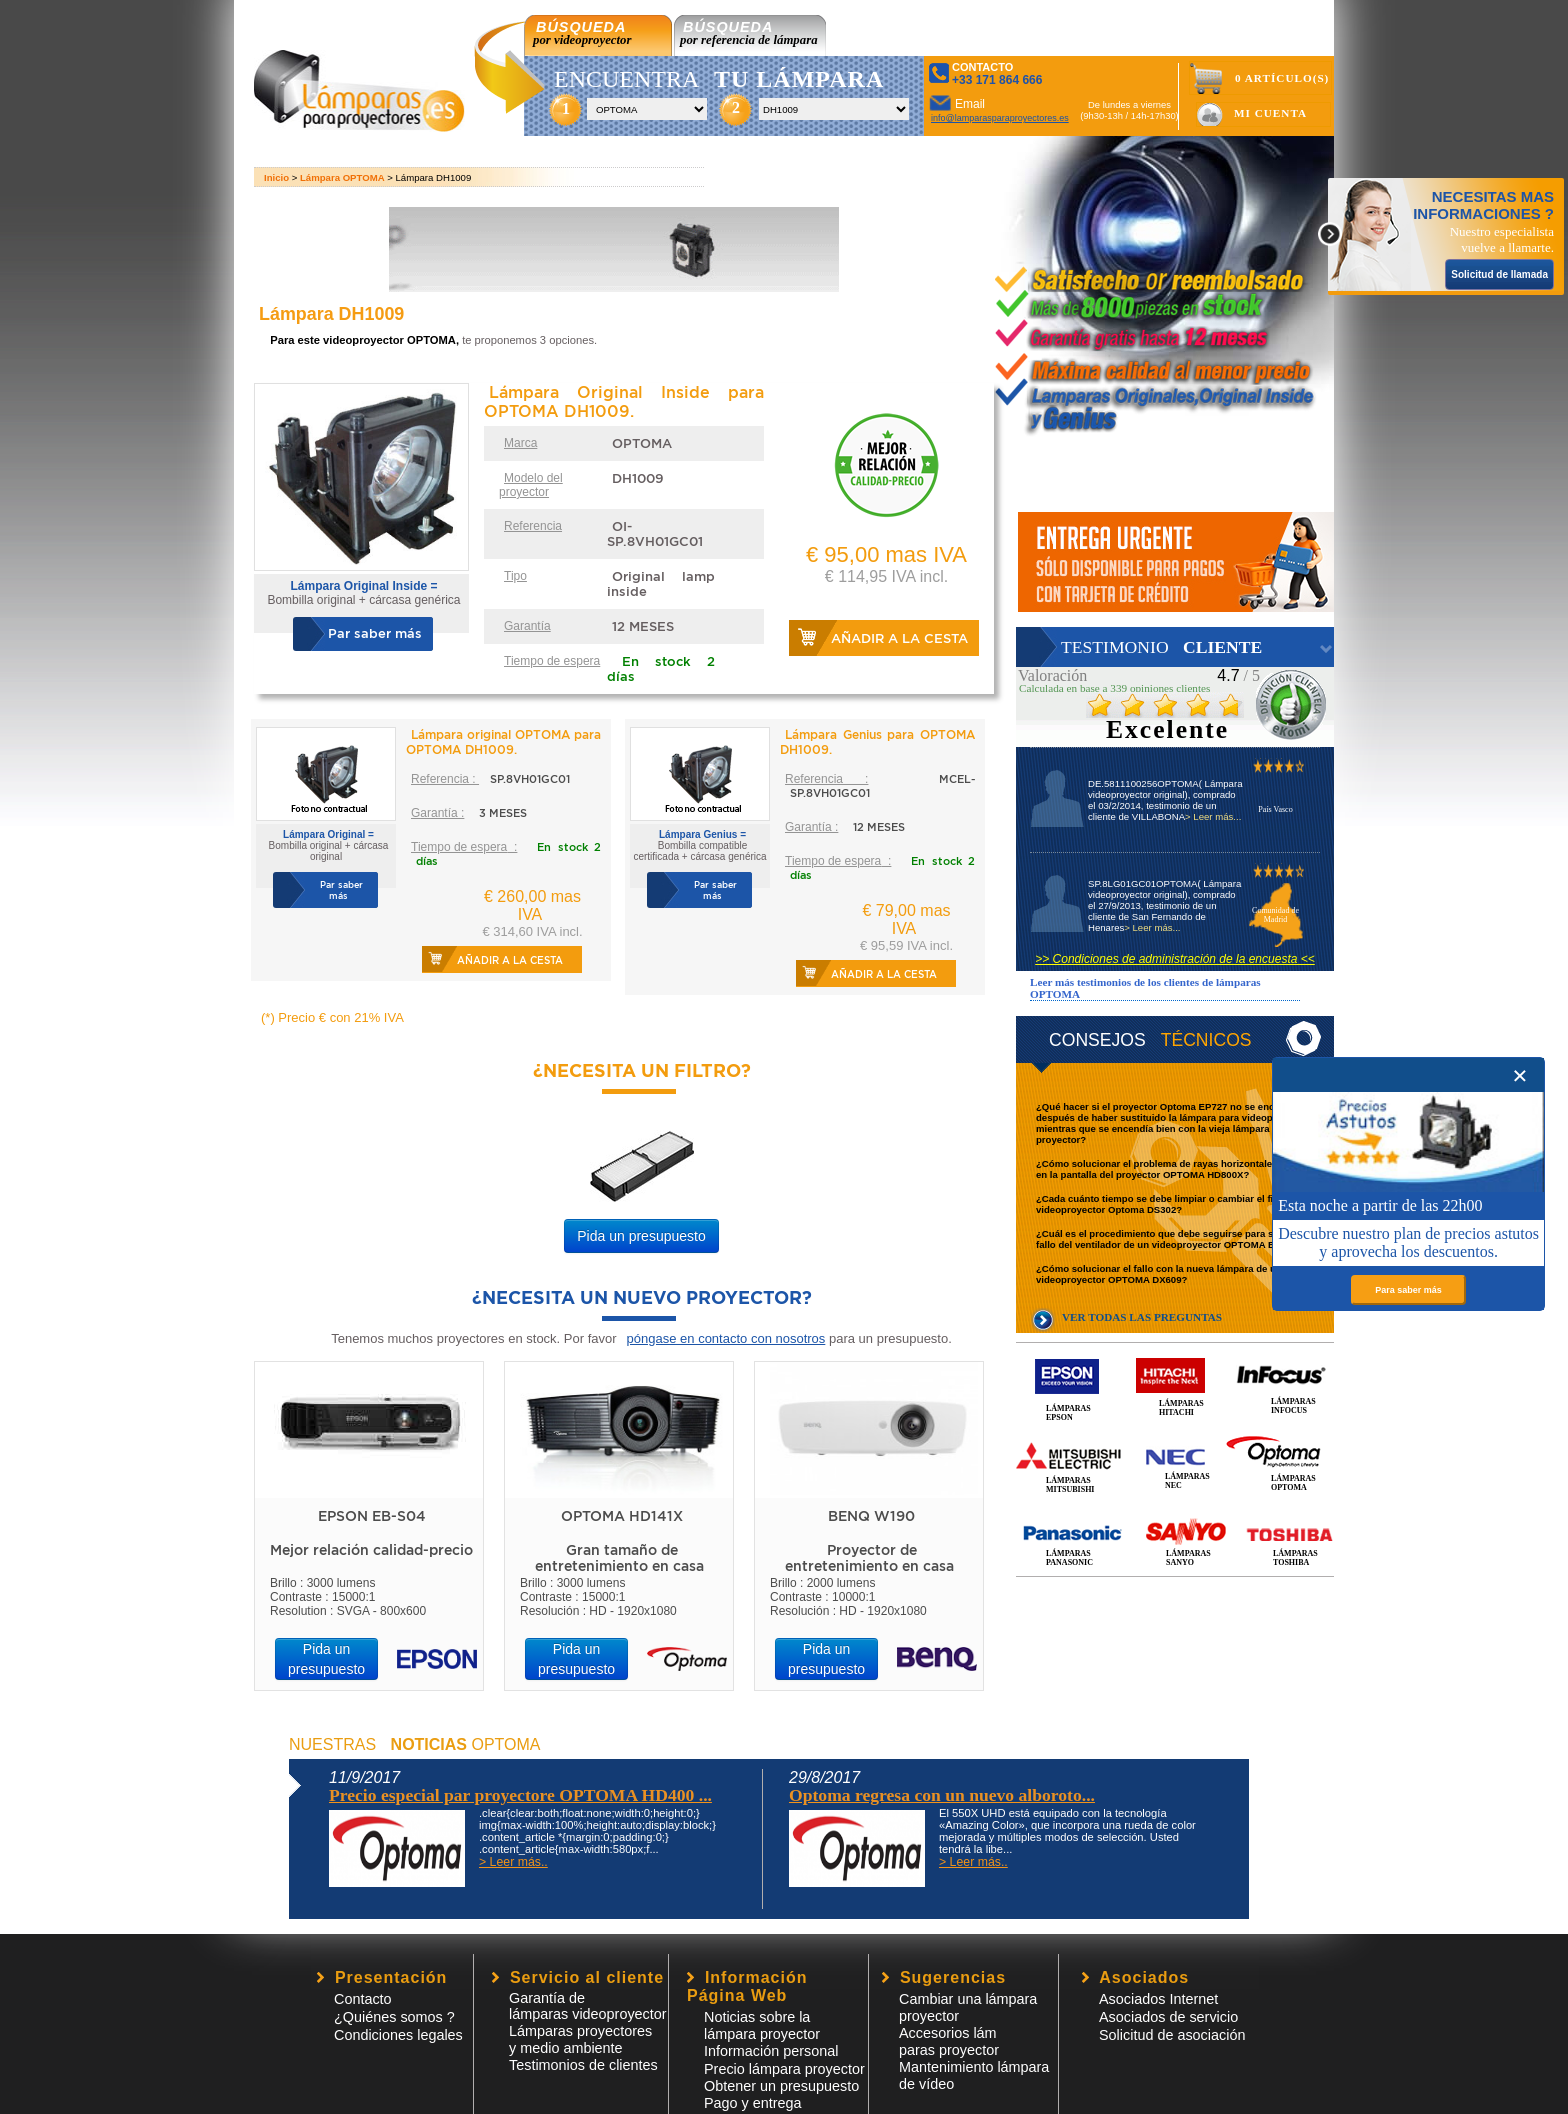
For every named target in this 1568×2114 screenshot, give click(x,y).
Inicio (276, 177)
---
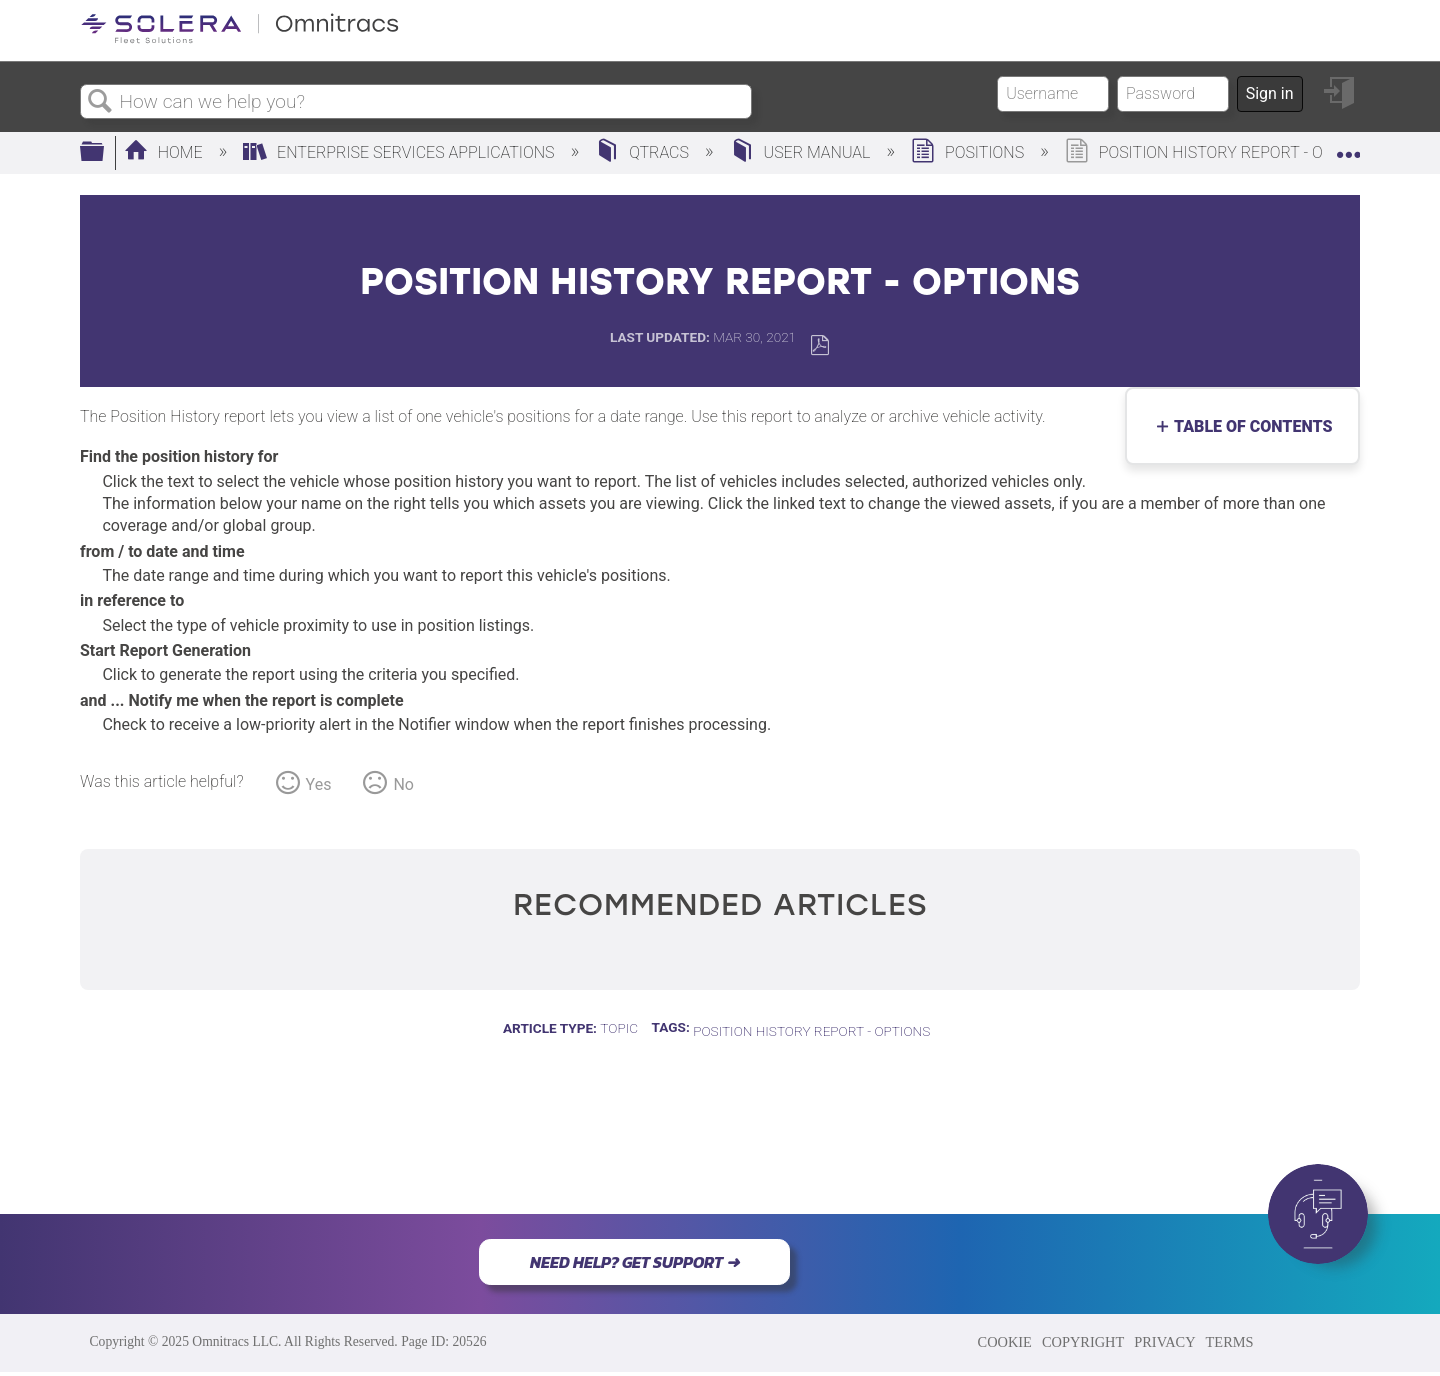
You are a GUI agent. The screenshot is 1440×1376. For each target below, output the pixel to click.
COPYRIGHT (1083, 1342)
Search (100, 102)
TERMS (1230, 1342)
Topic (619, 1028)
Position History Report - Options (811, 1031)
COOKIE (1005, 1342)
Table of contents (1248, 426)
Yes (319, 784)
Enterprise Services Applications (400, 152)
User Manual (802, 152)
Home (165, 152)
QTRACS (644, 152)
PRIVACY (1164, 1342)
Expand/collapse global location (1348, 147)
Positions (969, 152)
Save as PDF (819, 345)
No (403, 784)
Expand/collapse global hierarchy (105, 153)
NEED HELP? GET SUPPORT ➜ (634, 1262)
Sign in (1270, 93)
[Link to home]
* * *
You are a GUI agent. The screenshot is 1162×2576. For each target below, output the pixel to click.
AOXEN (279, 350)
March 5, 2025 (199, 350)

EXERCISE DETAILS. Print only what lies in the material above starting at the line with "No (403, 784)" and ending at the line with "[Link to home]", every line exactly as given.

TASK RESPONSE.
No (403, 784)
Expand/collapse global hierarchy (105, 153)
NEED HELP? GET SUPPORT ➜ (634, 1262)
Sign in (1270, 93)
[Link to home]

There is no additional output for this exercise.